Frederick Arthur Bridgman, ‘After the Bath’, ca. 1875, Anderson Galleries

"After the Bath" departs from the typical iconography used by the artist throughout his oeuvre. Bridgman's repertoire abounds in North African scenes, desert scenes, topographical works and the imagined interior of harems. He painted large canvases of Oriental women, but rarely the nude. Bridgman here has broken away from the teachings of his master, Jean Léon Gérôme, and has painted this woman in a more free and sensual manner. The figure is not academically stylized; the artist has depicted a flesh and blood woman in the simple act of putting on her shoes after a bath.

Signature: Signed lower left: F.A. Bridgman

Dr.
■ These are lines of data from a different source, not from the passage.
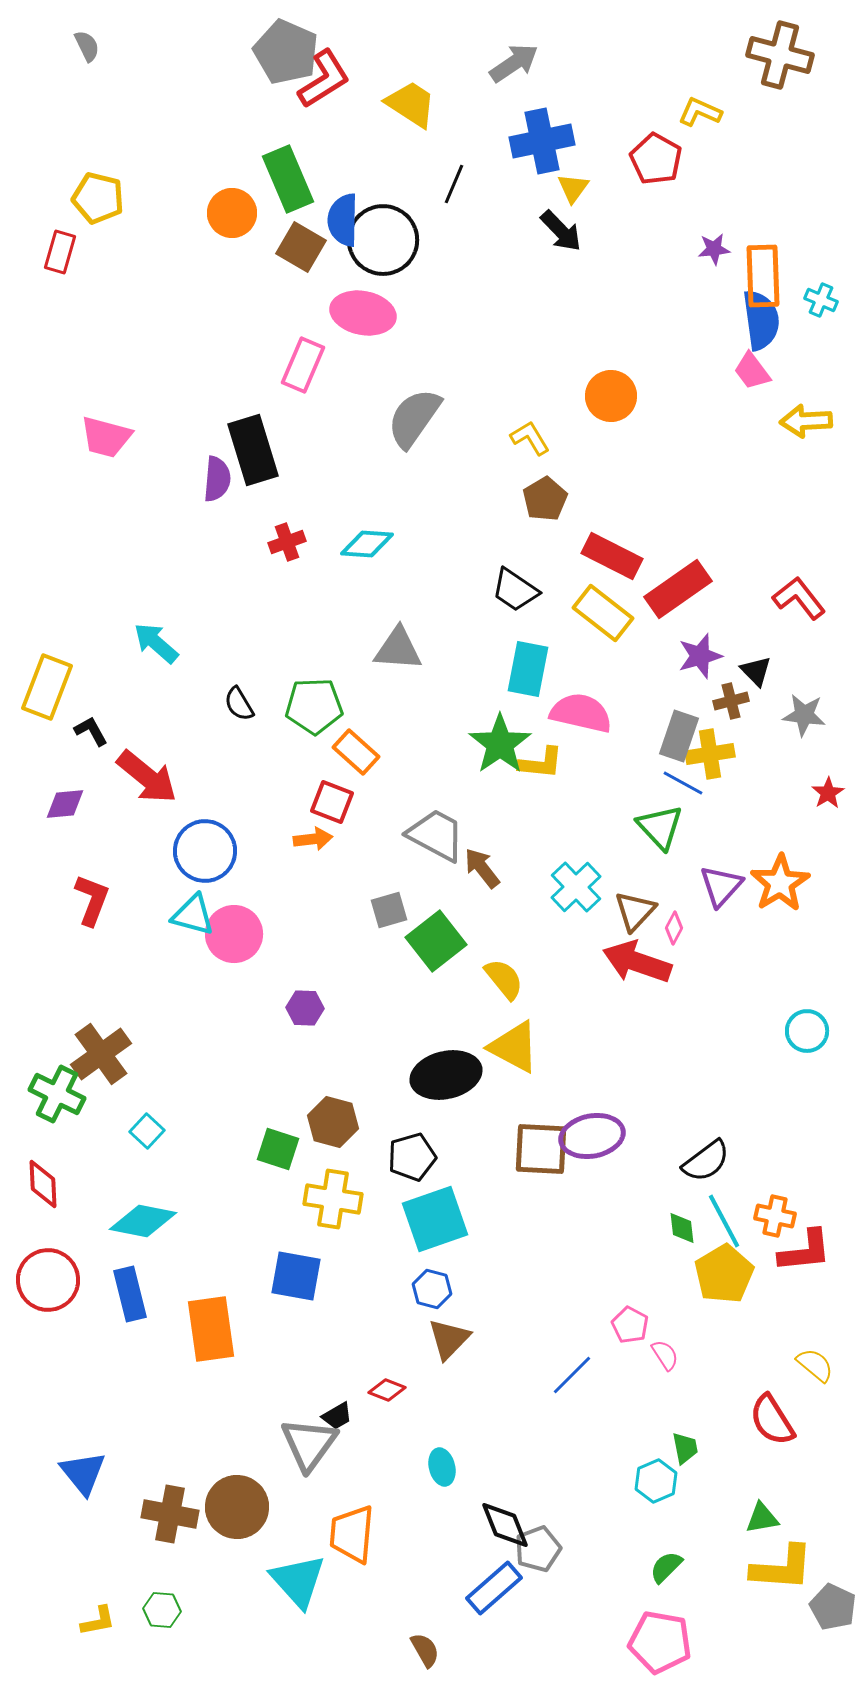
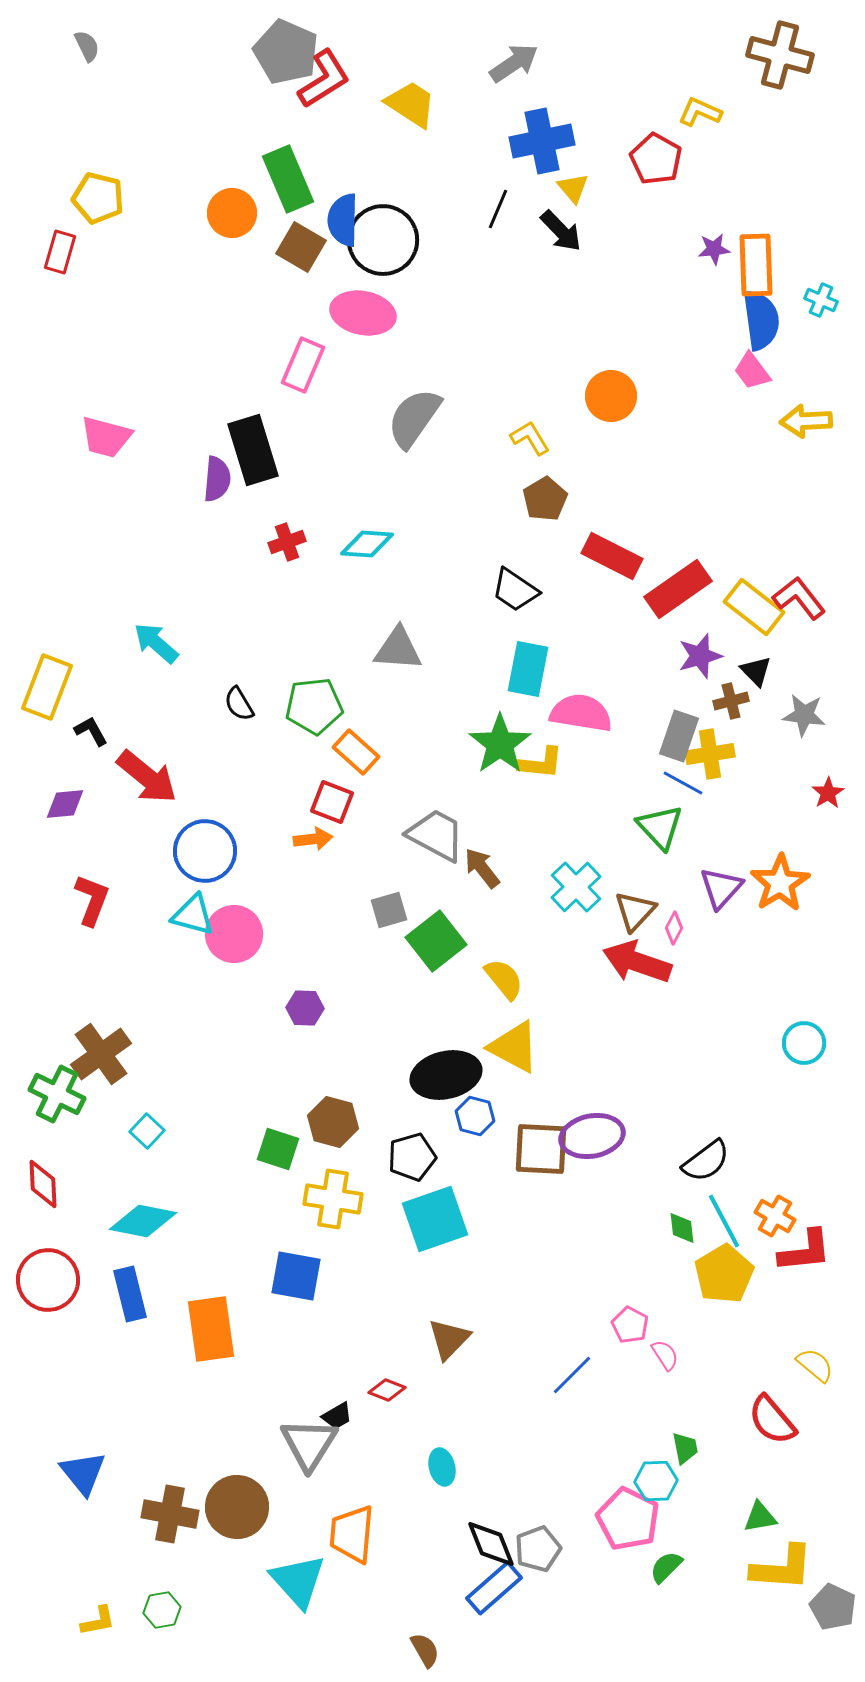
black line at (454, 184): moved 44 px right, 25 px down
yellow triangle at (573, 188): rotated 16 degrees counterclockwise
orange rectangle at (763, 276): moved 7 px left, 11 px up
yellow rectangle at (603, 613): moved 151 px right, 6 px up
green pentagon at (314, 706): rotated 4 degrees counterclockwise
pink semicircle at (581, 713): rotated 4 degrees counterclockwise
purple triangle at (721, 886): moved 2 px down
cyan circle at (807, 1031): moved 3 px left, 12 px down
orange cross at (775, 1216): rotated 18 degrees clockwise
blue hexagon at (432, 1289): moved 43 px right, 173 px up
red semicircle at (772, 1420): rotated 8 degrees counterclockwise
gray triangle at (309, 1444): rotated 4 degrees counterclockwise
cyan hexagon at (656, 1481): rotated 21 degrees clockwise
green triangle at (762, 1518): moved 2 px left, 1 px up
black diamond at (505, 1525): moved 14 px left, 19 px down
green hexagon at (162, 1610): rotated 15 degrees counterclockwise
pink pentagon at (660, 1642): moved 32 px left, 123 px up; rotated 16 degrees clockwise
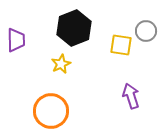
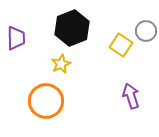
black hexagon: moved 2 px left
purple trapezoid: moved 2 px up
yellow square: rotated 25 degrees clockwise
orange circle: moved 5 px left, 10 px up
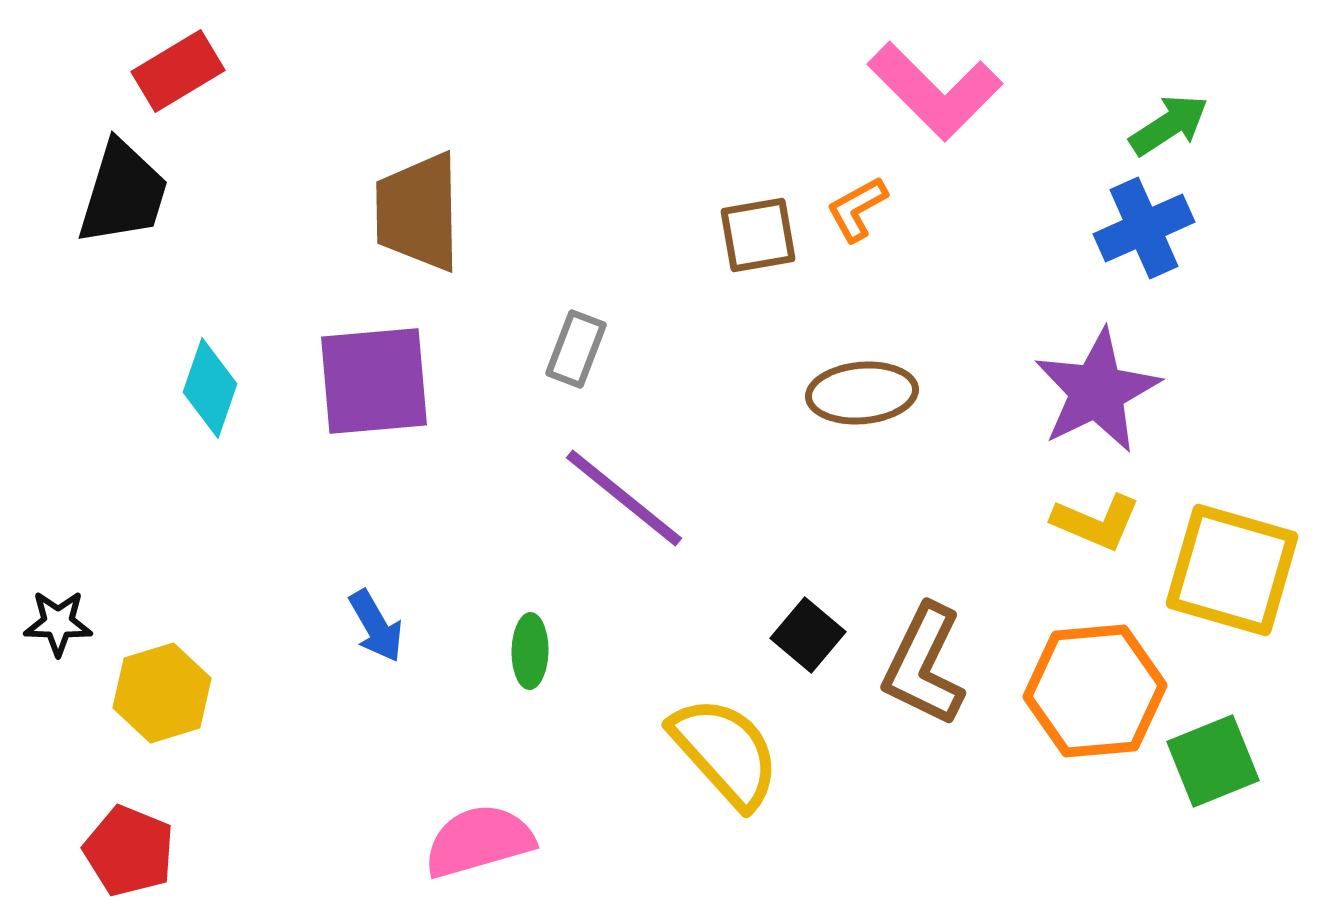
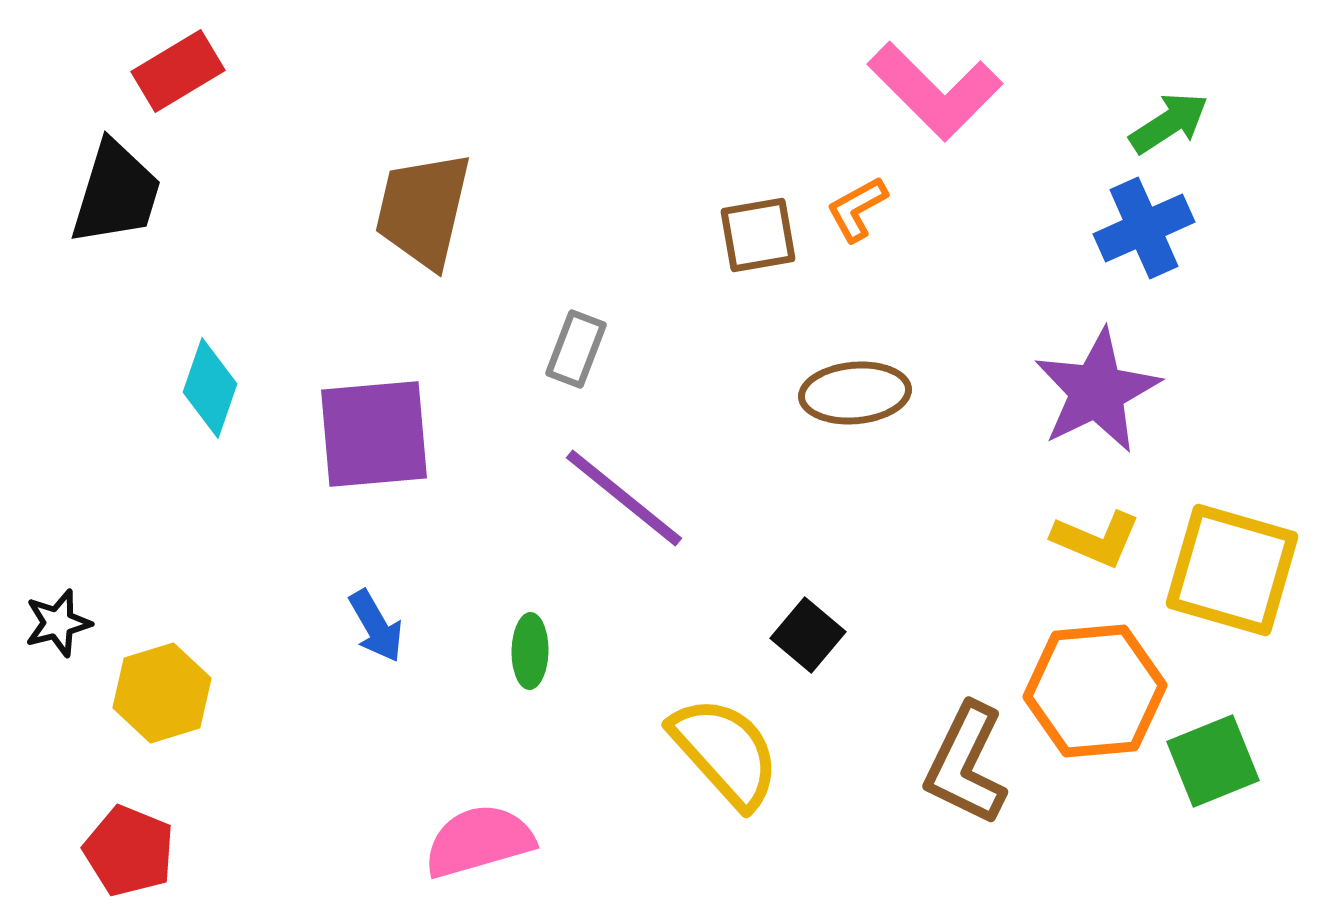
green arrow: moved 2 px up
black trapezoid: moved 7 px left
brown trapezoid: moved 5 px right, 2 px up; rotated 14 degrees clockwise
purple square: moved 53 px down
brown ellipse: moved 7 px left
yellow L-shape: moved 17 px down
black star: rotated 16 degrees counterclockwise
brown L-shape: moved 42 px right, 99 px down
Ilene Susan Fort, the Gail and John Liebes Curator of American Art, Los Angeles County Museum of Art, has confirmed the authenticity of this work.

About Frederick Arthur Bridgman

Best known for his painted visions of exoticized North African scenes and people, Frederick Arthur Bridgman was considered among the leading Orientalist artists of his time. He made many trips to North Africa throughout the 1870s and 1880s, returning to his studio laden with sketches, traditional articles of clothing, crafts, and architectural fragments. Combining meticulous attention to detail and a naturalistic style with his own imaginative interpretations and fantasies, Bridgman painted a dreamy, lush, and significantly idealized East. He was also a formative landscape painter in the Tonalist tradition.